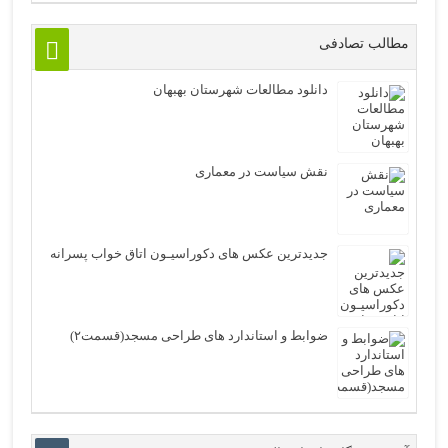
مطالب تصادفی
دانلود مطالعات شهرستان بهبهان
نقش سیاست در معماری
جدیدترین عکس های دکوراسیـون اتاق خواب پسرانه
ضوابط و استاندارد های طراحی مسجد(قسمت۲)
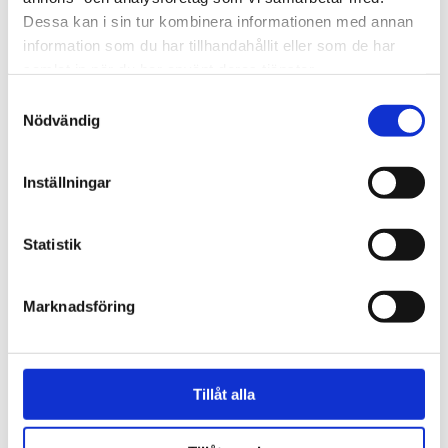
Dessa kan i sin tur kombinera informationen med annan
information som du har tillhandahållit eller som de har
samlat in när du har använt deras tjänster.
Samtyckesval
Nödvändig
Stockholm
Inställningar
Tusentals människor
Statistik
samlades i Kungsträdgården
för att ära Jesus
Marknadsföring
Tillåt alla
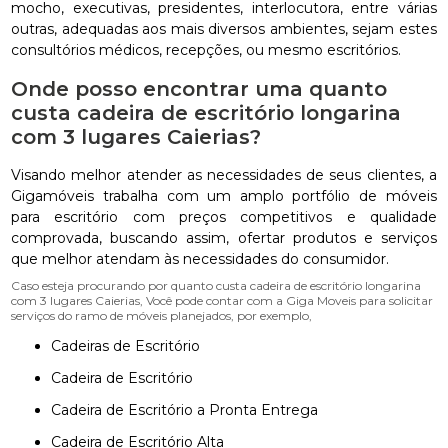
mocho, executivas, presidentes, interlocutora, entre várias
outras, adequadas aos mais diversos ambientes, sejam estes
consultórios médicos, recepções, ou mesmo escritórios.
Onde posso encontrar uma quanto
custa cadeira de escritório longarina
com 3 lugares Caierias?
Visando melhor atender as necessidades de seus clientes, a
Gigamóveis trabalha com um amplo portfólio de móveis
para escritório com preços competitivos e qualidade
comprovada, buscando assim, ofertar produtos e serviços
que melhor atendam às necessidades do consumidor.
Caso esteja procurando por quanto custa cadeira de escritório longarina
com 3 lugares Caierias, Você pode contar com a Giga Moveis para solicitar
serviços do ramo de móveis planejados, por exemplo,
Cadeiras de Escritório
Cadeira de Escritório
Cadeira de Escritório a Pronta Entrega
Cadeira de Escritório Alta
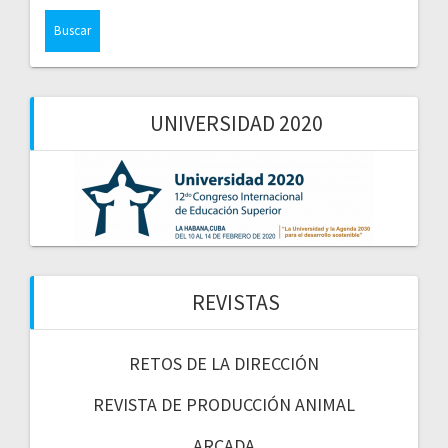
UNIVERSIDAD 2020
REVISTAS
RETOS DE LA DIRECCIÓN
REVISTA DE PRODUCCIÓN ANIMAL
ARCADA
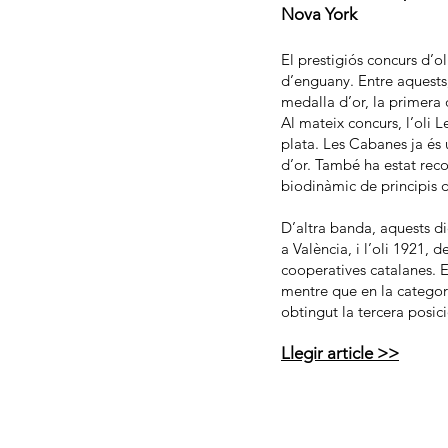
Nova York
El prestigiós concurs d’o
d’enguany. Entre aquests,
medalla d’or, la primera 
Al mateix concurs, l’oli 
plata. Les Cabanes ja és 
d’or. També ha estat rec
biodinàmic de principis 
D’altra banda, aquests d
a València, i l’oli 1921, 
cooperatives catalanes. E
mentre que en la categori
obtingut la tercera posici
Llegir article >>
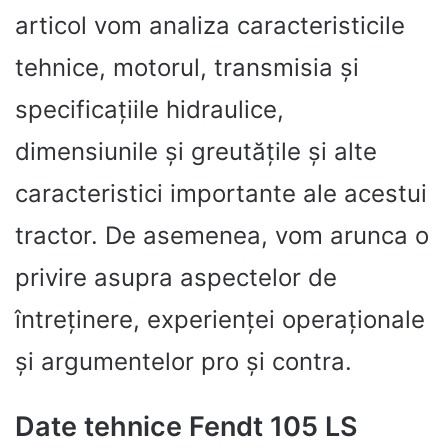
articol vom analiza caracteristicile
tehnice, motorul, transmisia și
specificațiile hidraulice,
dimensiunile și greutățile și alte
caracteristici importante ale acestui
tractor. De asemenea, vom arunca o
privire asupra aspectelor de
întreținere, experienței operaționale
și argumentelor pro și contra.
Date tehnice Fendt 105 LS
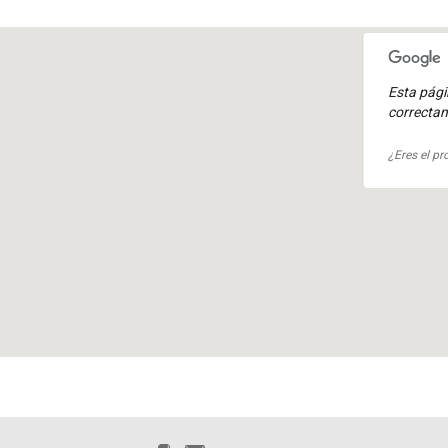
Esta pág
correcta
¿Eres el pr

PROBLEM DESCRIPTION = Lines holding the word "lugares" are the answer; copy each one from the records above.

OUTPUT FOR THIS TASK =
com 3 lugares Caierias?
com 3 lugares Caierias, Você pode contar com a Giga Moveis para solicitar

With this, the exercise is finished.